A mí me ponía nervioso el talante desapasionado de Tavernier. Mi cerebro no dejaba de verse invadido de imágenes no deseadas: la cascada de sangre, la decapitación, la turba despedazando el cuerpo caído, el intermitente resplandor anaranjado que rodeaba la cumbre de La Cheminée.

—¿Qué ocurre? —preguntó Tavernier.

—Acabamos de ser testigos de un asesinato —dije yo en tono cortante.

—No, Paul, estás muy equivocado. Acabamos de ser testigos de la liberación de un alma. Aristide se había convertido en esclavo de un bokor. ¿No comprendes lo que significa eso para los aldeanos? Para ellos, no existe nada peor que la esclavitud. Es un destino peor que la muerte. —De pronto empezó a sonar un tambor, y su alegre redoble se oyó acompañado inmediatamente por otro—. ¿Lo ves? —prosiguió Tavernier—. Aristide ya es libre. Ya puede reunirse con los espíritus ancestrales.

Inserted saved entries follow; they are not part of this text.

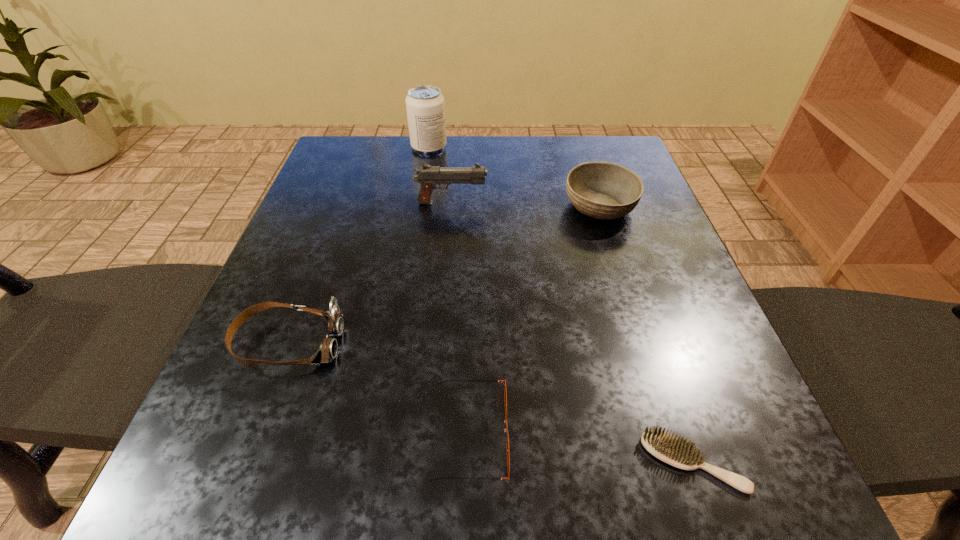 What are the coordinates of `free space between the fifth shortest object and the shortest object` in the screenshot? It's located at (572, 333).

The image size is (960, 540). I want to click on free space between the bowl and the farthest object, so click(515, 177).

You are a GUI agent. You are given a task and a screenshot of the screen. Output one action in this format:
    pyautogui.click(x=<x>, y=<y>)
    Task: Click on the free space between the bowl and the tallest object
    The height and width of the screenshot is (540, 960).
    Given the screenshot: What is the action you would take?
    pyautogui.click(x=515, y=177)

The image size is (960, 540). I want to click on vacant region between the farthest object and the shortest object, so click(x=561, y=305).

Identify the location of free spot between the tallest object and the third nearest object. (359, 245).

The height and width of the screenshot is (540, 960). I want to click on blank region between the gun and the third shortest object, so click(370, 273).

Locate an element on the screen. This screenshot has width=960, height=540. free spot between the fifth shortest object and the shortest object is located at coordinates (572, 333).

Locate an element on the screen. This screenshot has width=960, height=540. free space that is in between the third tallest object and the fifth shortest object is located at coordinates (525, 205).

Image resolution: width=960 pixels, height=540 pixels. Find the location of `the third closest object relative to the third tallest object`. the third closest object relative to the third tallest object is located at coordinates (502, 381).

You are a GUI agent. You are given a task and a screenshot of the screen. Output one action in this format:
    pyautogui.click(x=<x>, y=<y>)
    Task: Click on the object that is the fourth closest one to the third nearest object
    The width and height of the screenshot is (960, 540).
    Given the screenshot: What is the action you would take?
    pyautogui.click(x=603, y=190)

—Deberíamos dar parte a las autoridades de lo que hemos visto —respondí, apagando el cigarro.

Tavernier se echó a reír.

—¿A las autoridades? Adelante, pues, ve a Port Baisieux y cuéntales lo que ha pasado. ¿Crees en serio que van a mostrar el más mínimo interés? Ahora bien, si hubieran robado un caballo de una de las plantaciones, eso sería harina de otro costal… —Agitó lánguidamente una mano en dirección a los tambores, dejando una estela de humo de cigarro—. La vida de un campesino no tiene ningún valor monetario. Para las autoridades carece por completo de importancia. —Se levantó y fue paseando despacio hasta la barandilla—. Sea como sea —continuó, contemplando la oscuridad—, no sería muy buena idea que hicieras algo así, después de lo que le has prometido al bokor. Has prometido no contar nada. Si incumples esa promesa, irás al infierno. Eso es lo que te advirtió él, ¿te acuerdas?

Cuando se volvió, sonreía como un maniaco y tenía la cabeza rodeada por inquietos puntitos luminosos. Cosa nada sorprendente, su ironía no me pareció divertida.